◆ **Exercise brief**: Across the data below, state how many lines hold "cliente", and reply with nothing but that number.

◆ **Dataset excerpts**:
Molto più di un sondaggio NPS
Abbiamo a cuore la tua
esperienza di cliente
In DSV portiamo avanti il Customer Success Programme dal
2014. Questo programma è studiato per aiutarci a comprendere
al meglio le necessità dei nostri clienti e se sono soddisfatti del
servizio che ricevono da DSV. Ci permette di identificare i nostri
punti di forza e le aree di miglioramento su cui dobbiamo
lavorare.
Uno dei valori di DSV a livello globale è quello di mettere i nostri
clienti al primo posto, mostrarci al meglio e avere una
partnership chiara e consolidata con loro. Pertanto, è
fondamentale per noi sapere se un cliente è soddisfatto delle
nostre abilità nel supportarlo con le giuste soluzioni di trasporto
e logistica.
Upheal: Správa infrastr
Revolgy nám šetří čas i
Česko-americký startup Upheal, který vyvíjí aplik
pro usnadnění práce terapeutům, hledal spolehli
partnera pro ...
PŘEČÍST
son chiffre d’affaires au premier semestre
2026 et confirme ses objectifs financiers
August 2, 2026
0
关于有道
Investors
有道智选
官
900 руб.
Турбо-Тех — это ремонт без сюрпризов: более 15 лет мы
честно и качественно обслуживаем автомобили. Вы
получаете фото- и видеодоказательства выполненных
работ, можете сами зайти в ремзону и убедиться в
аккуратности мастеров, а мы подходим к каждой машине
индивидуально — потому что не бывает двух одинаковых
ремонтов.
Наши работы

--

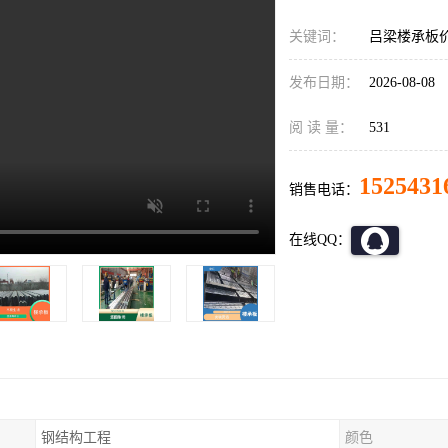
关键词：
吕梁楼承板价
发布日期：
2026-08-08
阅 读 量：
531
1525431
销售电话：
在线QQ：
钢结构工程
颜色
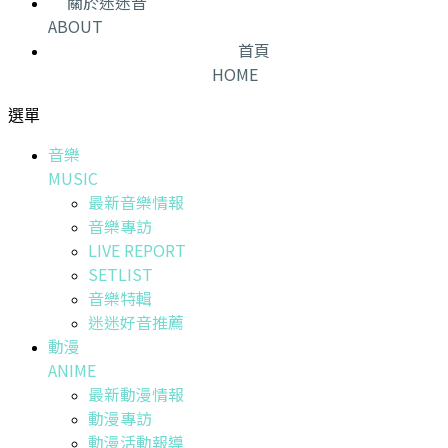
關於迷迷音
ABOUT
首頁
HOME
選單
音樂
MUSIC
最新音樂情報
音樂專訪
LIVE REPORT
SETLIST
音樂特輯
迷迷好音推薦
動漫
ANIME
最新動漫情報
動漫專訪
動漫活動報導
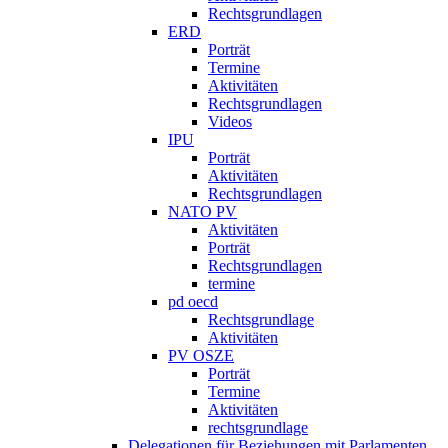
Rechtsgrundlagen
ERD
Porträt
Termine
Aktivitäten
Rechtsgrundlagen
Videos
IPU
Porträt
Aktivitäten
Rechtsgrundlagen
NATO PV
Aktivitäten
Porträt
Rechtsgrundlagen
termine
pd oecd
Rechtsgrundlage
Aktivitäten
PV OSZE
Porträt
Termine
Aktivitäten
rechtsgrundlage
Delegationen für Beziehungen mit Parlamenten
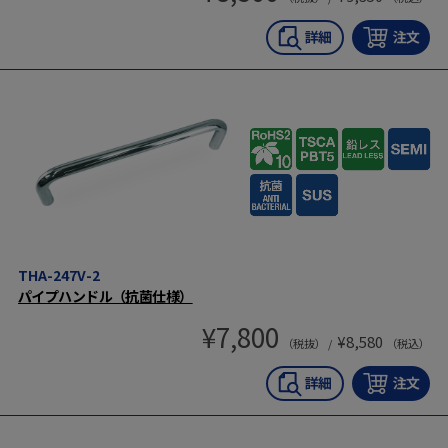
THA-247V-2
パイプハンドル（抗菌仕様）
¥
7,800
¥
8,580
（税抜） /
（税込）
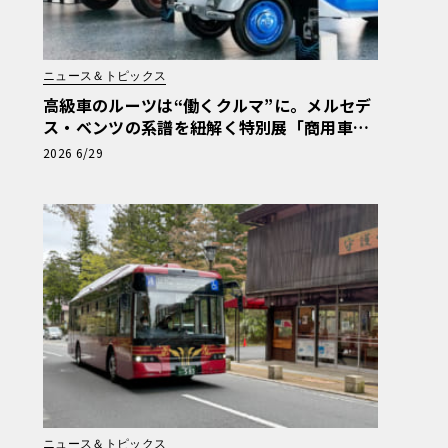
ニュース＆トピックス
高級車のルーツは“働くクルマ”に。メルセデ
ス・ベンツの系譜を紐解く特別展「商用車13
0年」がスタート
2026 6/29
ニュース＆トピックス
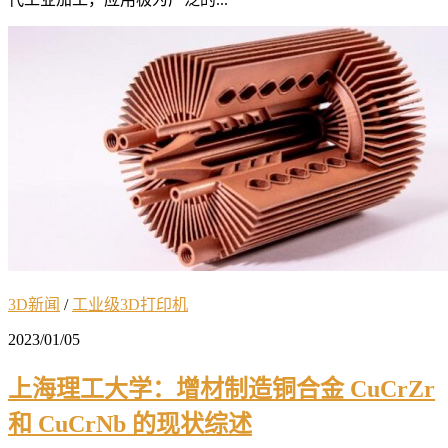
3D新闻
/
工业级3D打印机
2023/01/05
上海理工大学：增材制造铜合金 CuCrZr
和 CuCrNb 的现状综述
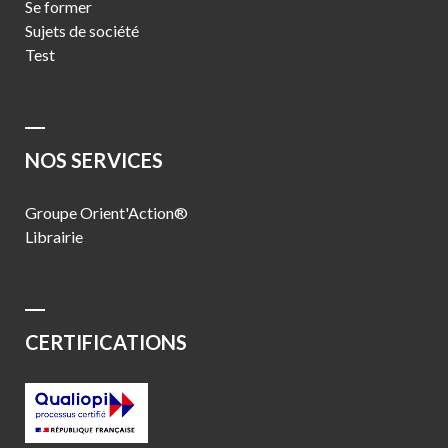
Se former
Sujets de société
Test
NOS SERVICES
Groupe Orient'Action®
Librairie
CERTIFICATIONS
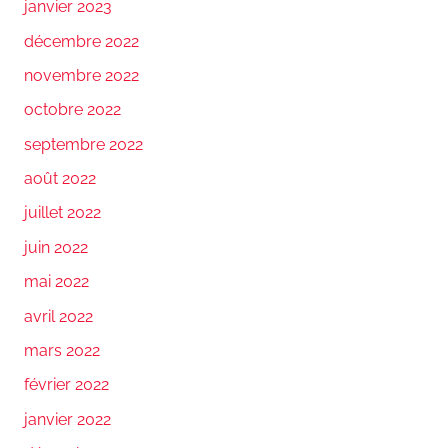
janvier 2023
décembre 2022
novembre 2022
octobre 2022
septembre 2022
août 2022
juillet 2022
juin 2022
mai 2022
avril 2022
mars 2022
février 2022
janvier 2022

◆ **Answer space**: 2